RESUMO: O presente artigo cuida das dimensões apropriadas para se comprovar a inviabilidade de competição nas modalidades de licitação tipificadas nos incisos II e III do artigo 25 da Lei 8.666/93
PALAVRAS CHAVE: Inexigibilidade, licitação, comprovação da inviabilidade de competição, dimensão fática, dimensão jurídica.
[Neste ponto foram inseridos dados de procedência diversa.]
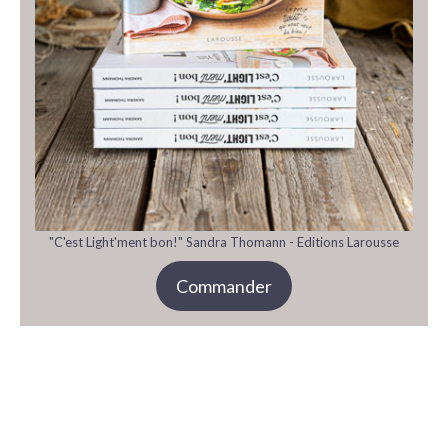
"C'est Light'ment bon!" Sandra Thomann - Editions Larousse
Commander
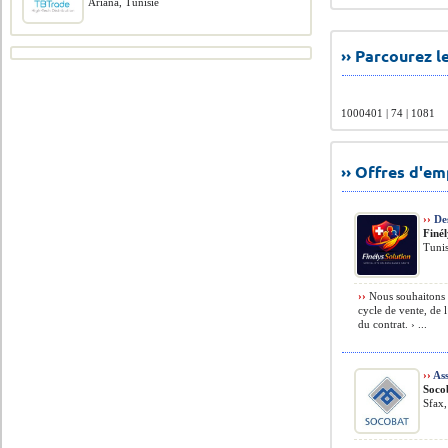
Ariana, Tunisie
›› Parcourez 
1000401 | 74 | 1081
›› Offres d'e
››
De
Finél
Tunis
››
Nous souhaitons i
cycle de vente, de 
du contrat. › ...
››
Ass
Soco
Sfax,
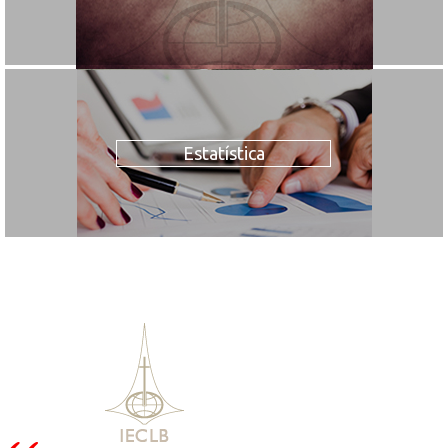
Estatística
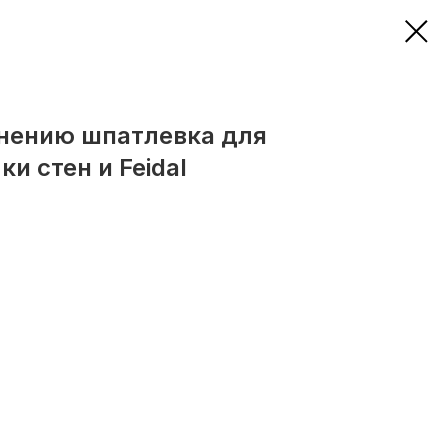
енению шпатлевка для
и стен и Feidal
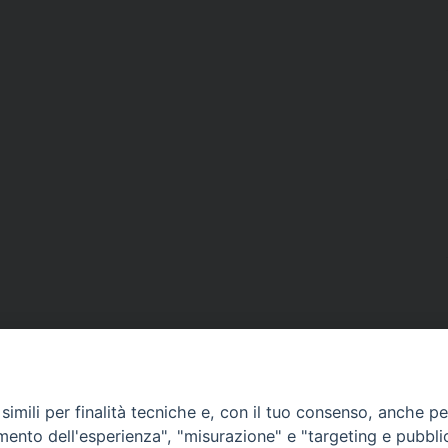
imili per finalità tecniche e, con il tuo consenso, anche per 
amento dell'esperienza", "misurazione" e "targeting e pubbli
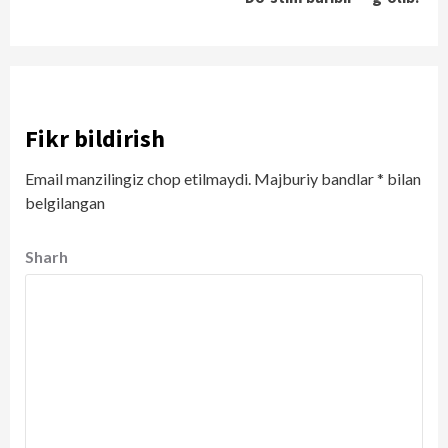
Fikr bildirish
Email manzilingiz chop etilmaydi.
Majburiy bandlar
*
bilan
belgilangan
Sharh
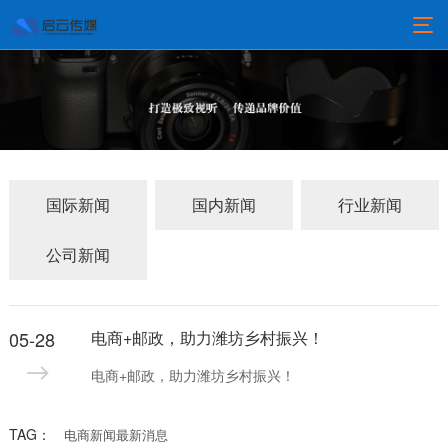
国际新闻
国内新闻
行业新闻
公司新闻
05-28
电商+邮政，助力潍坊乡村振兴！
电商+邮政，助力潍坊乡村振兴！
TAG：
电商新闻最新消息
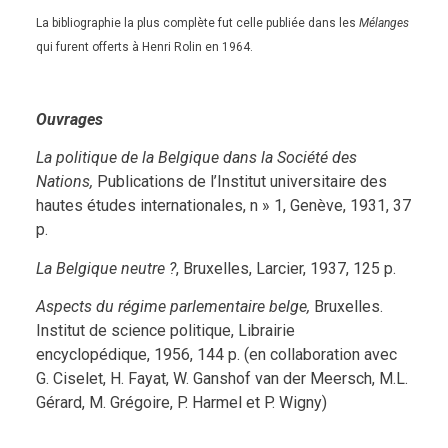
La bibliographie la plus complète fut celle publiée dans les
Mélanges
qui furent offerts à Henri Rolin en 1964.
Ouvrages
La
politique de la Belgique dans la Société des
Nations,
Publications de l’Institut universitaire des
hautes études internationales, n » 1, Genève, 1931, 37
p.
La Belgique neutre ?
, Bruxelles, Larcier, 1937, 125 p.
Aspects du régime parlementaire belge,
Bruxelles.
Institut de science politique, Librairie
encyclopédique, 1956, 144 p. (en collaboration avec
G. Ciselet, H. Fayat, W. Ganshof van der Meersch, M.L.
Gérard, M. Grégoire, P. Harmel et P. Wigny)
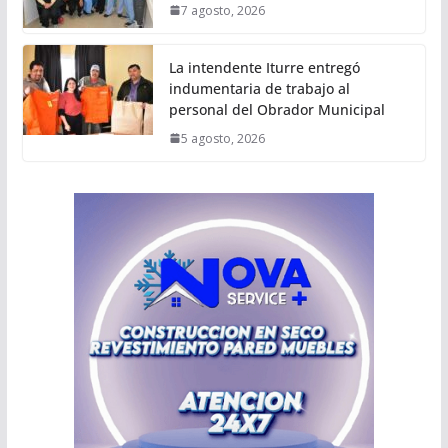
7 agosto, 2026
La intendente Iturre entregó
indumentaria de trabajo al
personal del Obrador Municipal
5 agosto, 2026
SUMÁRIO: Introdução. I. As modalidades de inexigibilidade contidas no caput e nos incisos do artigo 25 da Lei 8.666/93: tipo geral e tipos especiais de inexigibilidade. II. A dimensão adequada para a comprovação da inviabilidade de competição nas modalidades de inexigibilidade de licitação tipificadas nos incisos II e III do artigo 25 da Lei 8.666/93. Contextualização e proposta de solução do problema. Inviabilidade de competição no plano fático e inviabilidade de competição no plano exclusivamente jurídico. III. Conclusão.
Introdução
Como é de conhecimento, o pressuposto lógico da inexigibilidade de licitação é a inviabilidade de competição, que é aquela situação em que há apenas um prestador em condições de atender a necessidade da Administração. Em que pese tal conceito apresentar-se como um raciocínio aparentemente simples e presumível quando se tem em voga o tipo geral da inexigibilidade, que é o contido no artigo 25, caput, da Lei 8.666/93, a questão não se apresenta tão obvia quando se está diante dos tipos especiais da inexigibilidade, especialmente os contidos nos incisos II e III do artigo 25 da Lei 8.666/93, assunto esse que se pretende explorar no presente artigo.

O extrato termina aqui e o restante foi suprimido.